Corriere della sera, 10.2.2002
Lettere al Corriere
Il Salone del libro di Parigi e la protesta degli scrittori

Mi sembra scandaloso il fatto che un gruppo di scrittori italiani abbia deciso di optare per un Aventino, cioè di disertare il Salone del libro di Parigi per colpire così Berlusconi e il suo governo. Non ho alcuna simpatia per l’uomo di Arcore, non l’ho votato e tanto meno lo voterei oggi.
Ma non capisco cosa c’entri con tutto ciò la partecipazione a una fiera libraria.
Come sempre si è distinto per finezza Umberto Eco, il quale ha annunciato che andrà lo stesso in Francia (a spese del suo editore) e farà fino in fondo i suoi doveri di scrittore. Di grande scrittore.
Lino Proia

Caro signor Proia, Vincenzo Consolo, Andrea Camilleri e Antonio Tabucchi non hanno annunciato che non andranno al Salone del libro di Parigi. Hanno detto soltanto che, se ci andranno, lo faranno pagandosi il biglietto d’aereo, nonché l’albergo. E non accetteranno di entrare nella delegazione ufficiale italiana (a far parte della quale, peraltro, non erano neanche stati invitati; quantomeno non tutti e tre). Non mi sembra un evento su cui mettersi a litigare. Consolo, Camilleri e Tabucchi sono impegnati a usare ogni occasione che si presenti per manifestare la loro disistima nei confronti del presidente del Consiglio. E le regole del gioco prevedono che tali comportamenti siano del tutto legittimi. Anche se, per quel che mi riguarda, condivido i suoi complimenti a Umberto Eco e ai suoi toni più sobri.

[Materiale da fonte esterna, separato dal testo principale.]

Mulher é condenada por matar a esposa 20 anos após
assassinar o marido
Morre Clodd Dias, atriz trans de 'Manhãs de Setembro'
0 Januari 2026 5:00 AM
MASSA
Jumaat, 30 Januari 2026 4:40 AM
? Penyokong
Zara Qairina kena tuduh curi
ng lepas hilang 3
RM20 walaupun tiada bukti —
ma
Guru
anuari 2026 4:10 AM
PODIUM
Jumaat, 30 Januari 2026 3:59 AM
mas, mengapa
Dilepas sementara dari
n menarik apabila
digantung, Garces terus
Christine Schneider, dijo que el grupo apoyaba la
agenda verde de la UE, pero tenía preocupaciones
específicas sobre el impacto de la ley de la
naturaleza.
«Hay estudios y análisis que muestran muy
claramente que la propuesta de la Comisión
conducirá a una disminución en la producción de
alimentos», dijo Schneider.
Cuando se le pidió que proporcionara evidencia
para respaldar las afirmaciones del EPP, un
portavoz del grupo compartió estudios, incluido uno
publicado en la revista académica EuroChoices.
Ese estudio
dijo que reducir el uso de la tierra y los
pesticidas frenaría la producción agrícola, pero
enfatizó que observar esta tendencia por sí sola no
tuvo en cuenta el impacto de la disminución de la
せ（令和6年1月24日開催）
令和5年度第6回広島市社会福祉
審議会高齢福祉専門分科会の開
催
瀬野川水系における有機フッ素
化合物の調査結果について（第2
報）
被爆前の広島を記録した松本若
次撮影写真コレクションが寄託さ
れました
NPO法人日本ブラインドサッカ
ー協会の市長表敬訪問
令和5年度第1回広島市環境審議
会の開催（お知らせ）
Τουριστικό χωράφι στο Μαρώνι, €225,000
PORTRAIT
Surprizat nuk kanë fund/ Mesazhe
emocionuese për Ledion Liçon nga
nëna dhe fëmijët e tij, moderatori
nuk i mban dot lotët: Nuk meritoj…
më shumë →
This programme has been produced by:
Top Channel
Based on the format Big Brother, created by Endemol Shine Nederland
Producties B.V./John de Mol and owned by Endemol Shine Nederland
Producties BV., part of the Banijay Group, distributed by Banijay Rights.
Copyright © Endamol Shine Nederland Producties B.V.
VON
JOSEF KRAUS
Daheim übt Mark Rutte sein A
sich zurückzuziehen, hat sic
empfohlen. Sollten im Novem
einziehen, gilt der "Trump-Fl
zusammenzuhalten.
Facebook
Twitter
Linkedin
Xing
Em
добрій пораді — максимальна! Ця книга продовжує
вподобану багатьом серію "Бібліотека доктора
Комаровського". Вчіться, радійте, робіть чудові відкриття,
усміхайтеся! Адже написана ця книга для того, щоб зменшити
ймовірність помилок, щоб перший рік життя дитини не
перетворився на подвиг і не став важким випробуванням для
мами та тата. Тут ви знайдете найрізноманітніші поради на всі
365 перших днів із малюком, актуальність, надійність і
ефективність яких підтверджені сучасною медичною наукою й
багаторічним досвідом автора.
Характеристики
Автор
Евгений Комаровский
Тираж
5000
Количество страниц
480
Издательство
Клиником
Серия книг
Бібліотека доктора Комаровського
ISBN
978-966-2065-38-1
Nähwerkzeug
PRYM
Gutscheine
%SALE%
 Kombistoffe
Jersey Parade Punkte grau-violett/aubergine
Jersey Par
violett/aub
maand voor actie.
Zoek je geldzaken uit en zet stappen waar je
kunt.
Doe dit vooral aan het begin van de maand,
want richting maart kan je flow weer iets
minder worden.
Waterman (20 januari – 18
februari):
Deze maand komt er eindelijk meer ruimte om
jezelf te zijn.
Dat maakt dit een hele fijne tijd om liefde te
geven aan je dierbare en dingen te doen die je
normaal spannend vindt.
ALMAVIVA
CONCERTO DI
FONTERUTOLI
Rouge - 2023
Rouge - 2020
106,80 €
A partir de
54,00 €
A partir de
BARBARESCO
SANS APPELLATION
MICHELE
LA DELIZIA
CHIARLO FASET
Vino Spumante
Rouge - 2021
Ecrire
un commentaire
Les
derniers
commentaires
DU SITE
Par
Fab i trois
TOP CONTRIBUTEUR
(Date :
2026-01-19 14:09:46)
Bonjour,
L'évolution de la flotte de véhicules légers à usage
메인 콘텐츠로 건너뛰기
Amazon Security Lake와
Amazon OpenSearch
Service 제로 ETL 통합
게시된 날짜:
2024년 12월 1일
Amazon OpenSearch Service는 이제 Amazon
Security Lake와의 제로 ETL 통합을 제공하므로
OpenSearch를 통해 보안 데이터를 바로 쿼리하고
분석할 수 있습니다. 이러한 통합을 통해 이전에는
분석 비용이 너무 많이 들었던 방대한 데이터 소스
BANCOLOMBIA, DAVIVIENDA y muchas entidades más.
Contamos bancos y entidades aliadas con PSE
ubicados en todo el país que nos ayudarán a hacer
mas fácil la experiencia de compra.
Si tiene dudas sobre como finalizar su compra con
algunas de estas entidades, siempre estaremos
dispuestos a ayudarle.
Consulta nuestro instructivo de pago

Sulla stessa lunghezza d’onda di Umberto Eco, Giovanni Raboni ha dichiarato al Corriere : «Non vedo perché dovremmo dire di no ai signori che ci hanno invitato; il fatto che vi sia un contributo del governo italiano mi sembra un atto dovuto dato che io pago le tasse». Non andare a Parigi per Raboni «sarebbe come dire: io non vivo più in Italia perché non mi piace questo governo; mi pare eccessivo; spero solo di vivere abbastanza per vederne un altro». E, polemicamente, ha domandato ai colleghi scrittori più intransigenti: «Dovremmo rifiutare il ricovero in una struttura sanitaria pubblica perché dipende dal ministero della Sanità?».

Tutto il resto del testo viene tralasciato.